=== Section Start ===
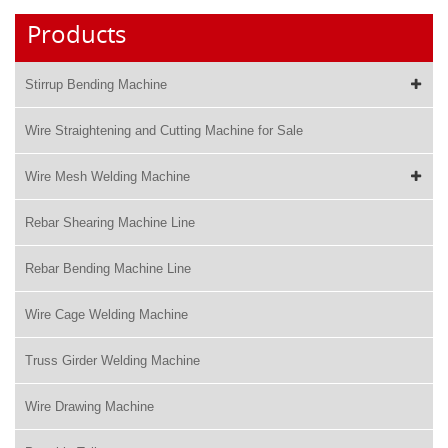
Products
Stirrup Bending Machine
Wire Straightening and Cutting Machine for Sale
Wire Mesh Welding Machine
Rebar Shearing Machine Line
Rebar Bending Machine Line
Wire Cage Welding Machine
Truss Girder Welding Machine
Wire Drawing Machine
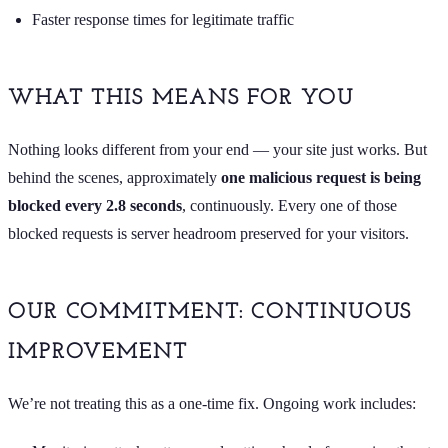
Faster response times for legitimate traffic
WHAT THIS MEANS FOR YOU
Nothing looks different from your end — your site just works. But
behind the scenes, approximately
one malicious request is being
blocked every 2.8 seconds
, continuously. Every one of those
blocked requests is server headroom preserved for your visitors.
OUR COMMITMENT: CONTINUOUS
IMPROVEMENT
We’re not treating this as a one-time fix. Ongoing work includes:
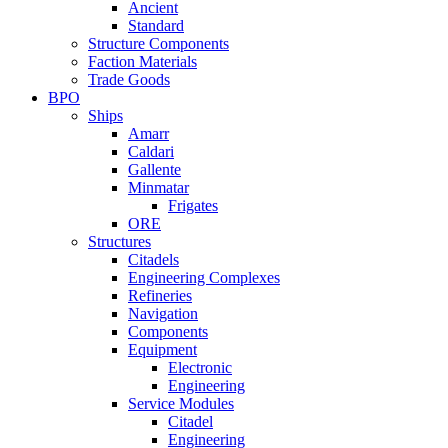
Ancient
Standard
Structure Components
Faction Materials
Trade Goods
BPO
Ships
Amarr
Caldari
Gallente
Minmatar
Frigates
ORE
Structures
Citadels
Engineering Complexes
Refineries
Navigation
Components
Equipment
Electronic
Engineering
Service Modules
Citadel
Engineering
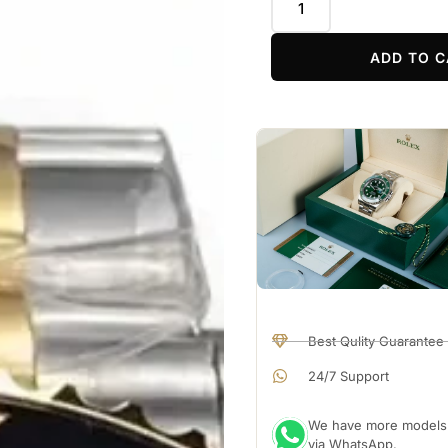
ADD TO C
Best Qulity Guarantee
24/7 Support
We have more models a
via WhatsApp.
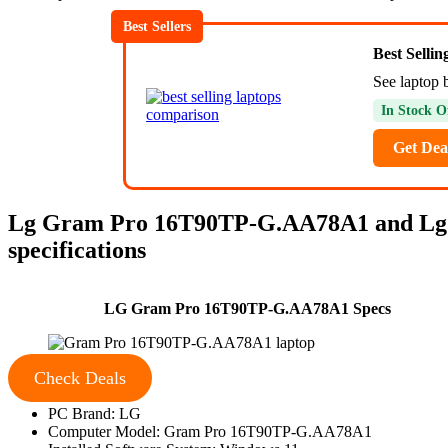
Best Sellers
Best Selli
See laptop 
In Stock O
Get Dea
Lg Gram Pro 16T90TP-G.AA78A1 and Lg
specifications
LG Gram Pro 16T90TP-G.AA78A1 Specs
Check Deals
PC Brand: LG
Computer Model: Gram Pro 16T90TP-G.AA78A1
=== Section End ===
• WHAT TO PRODUCE:
Without the pictures, transcribe the listing exactly as it stands.

• SOLVED EXERCISE:
Products
Stirrup Bending Machine
Wire Straightening and Cutting Machine for Sale
Wire Mesh Welding Machine
Rebar Shearing Machine Line
Rebar Bending Machine Line
Wire Cage Welding Machine
Truss Girder Welding Machine
Wire Drawing Machine
Faster response times for legitimate traffic
WHAT THIS MEANS FOR YOU
Nothing looks different from your end — your site just works. But
behind the scenes, approximately
one malicious request is being
blocked every 2.8 seconds
, continuously. Every one of those
blocked requests is server headroom preserved for your visitors.
OUR COMMITMENT: CONTINUOUS
IMPROVEMENT
We’re not treating this as a one-time fix. Ongoing work includes:
Ancient
Standard
Structure Components
Faction Materials
Trade Goods
BPO
Ships
Amarr
Caldari
Gallente
Minmatar
Frigates
ORE
Structures
Citadels
Engineering Complexes
Refineries
Navigation
Components
Equipment
Electronic
Engineering
Service Modules
Citadel
Engineering
ADD TO C
Best Qulity Guarantee
24/7 Support
We have more models a
via WhatsApp.
Best Sellers
Best Selli
See laptop 
In Stock O
Get Dea
Lg Gram Pro 16T90TP-G.AA78A1 and Lg
specifications
LG Gram Pro 16T90TP-G.AA78A1 Specs
Check Deals
PC Brand: LG
Computer Model: Gram Pro 16T90TP-G.AA78A1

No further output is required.